I would appreciate help with these 4 questions. Thank You.

1) Explain what the following are: root certificates, self-signed certificates. Describe how they are used. Provide some examples of each explaining how they are used. You should be able to find examples of each on your system by looking through various options available on your browser.

2) Provide a listing of the fields associated with a certificate of your choosing. Use the X509 definition to match the general fields of a certificate with the certificate you choose to look at. Describe each field.

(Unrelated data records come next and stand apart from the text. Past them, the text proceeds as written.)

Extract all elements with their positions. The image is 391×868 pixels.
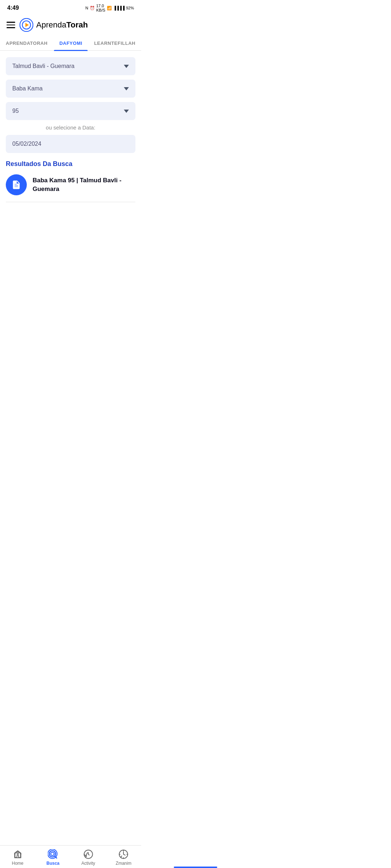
result-icon: [6, 174, 27, 195]
tab-bar: APRENDATORAH DAFYOMI LEARNTEFILLAH: [0, 37, 141, 51]
status-bar: 4:49 N ⏰ 17.0KB/S 📶 ▐▐▐▐ 92%: [0, 0, 141, 14]
alarm-icon: ⏰: [90, 6, 95, 10]
type-dropdown[interactable]: Talmud Bavli - Guemara: [6, 57, 135, 75]
result-item[interactable]: Baba Kama 95 | Talmud Bavli - Guemara: [6, 174, 135, 202]
signal-icon: ▐▐▐▐: [113, 6, 125, 10]
results-heading: Resultados Da Busca: [6, 160, 135, 168]
book-dropdown-arrow: [124, 87, 129, 90]
type-dropdown-arrow: [124, 65, 129, 68]
book-dropdown[interactable]: Baba Kama: [6, 80, 135, 98]
date-value: 05/02/2024: [12, 141, 41, 147]
page-dropdown-label: 95: [12, 108, 19, 114]
page-dropdown[interactable]: 95: [6, 102, 135, 120]
battery-text: 92%: [126, 6, 134, 10]
app-logo: AprendaTorah: [20, 18, 88, 32]
wifi-icon: 📶: [107, 6, 112, 10]
hamburger-menu[interactable]: [7, 22, 15, 28]
status-time: 4:49: [7, 5, 19, 11]
result-title: Baba Kama 95 | Talmud Bavli - Guemara: [33, 176, 135, 193]
tab-aprendatorah[interactable]: APRENDATORAH: [4, 37, 50, 50]
book-dropdown-label: Baba Kama: [12, 85, 43, 92]
date-input[interactable]: 05/02/2024: [6, 135, 135, 153]
type-dropdown-label: Talmud Bavli - Guemara: [12, 63, 75, 69]
page-dropdown-arrow: [124, 110, 129, 113]
logo-icon: [20, 18, 33, 32]
app-header: AprendaTorah: [0, 14, 141, 37]
main-content: Talmud Bavli - Guemara Baba Kama 95 ou s…: [0, 51, 141, 238]
data-speed: 17.0KB/S: [96, 4, 105, 12]
tab-learntefillah[interactable]: LEARNTEFILLAH: [92, 37, 138, 50]
status-icons: N ⏰ 17.0KB/S 📶 ▐▐▐▐ 92%: [85, 4, 134, 12]
logo-text: AprendaTorah: [36, 20, 88, 30]
date-separator-text: ou selecione a Data:: [6, 124, 135, 131]
tab-dafyomi[interactable]: DAFYOMI: [50, 37, 92, 50]
nfc-icon: N: [85, 6, 88, 10]
document-icon: [11, 180, 21, 190]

3) Your manager is considering implementing a PKI infrastructure. They are considering using RSA encryption technology for the central part of their infrastructure. You manager would like to know some products or services that utilize RSA encryption technology. Provide three examples and explain how they make use of the RSA encryption technology. Provide a few original sentences describing each of your examples.

4) Compare the functionality offered by the RSA and Diffie-Hellman algorithms.

Solution

A Root SSL certificate could be a certificate issued by a trusty certificate authority (CA).In the SSL system, anyone will generate a language key and sign a replacement certificate therewith signature. However, that certificate isn\'t thought-about valid unless it\'s been directly or indirectly signed by a trusty CA.A trusty certificate authority is Associate in Nursing entity that has been entitled to verify that somebody is effectively World Health Organization it declares to be. so as for this model to figure, all the participants on the sport should agree on a group of CA that they trust. All operational systems and most of net browsers ship with a group of trusty CAs.The SSL system is predicated on a model of trust relationship, conjointly known as “chain of trust”. once a tool validates a certificate, it compares the certificate establishment with the list of trusty CAs. If a match isn\'t found, the shopper can then check to check if the certificate of the supplying CA was issued by a trusty CA, so on till the tip of the certificate chain. the highest of the chain, the basis certificate, should be issued by a trusty Certificate Authority.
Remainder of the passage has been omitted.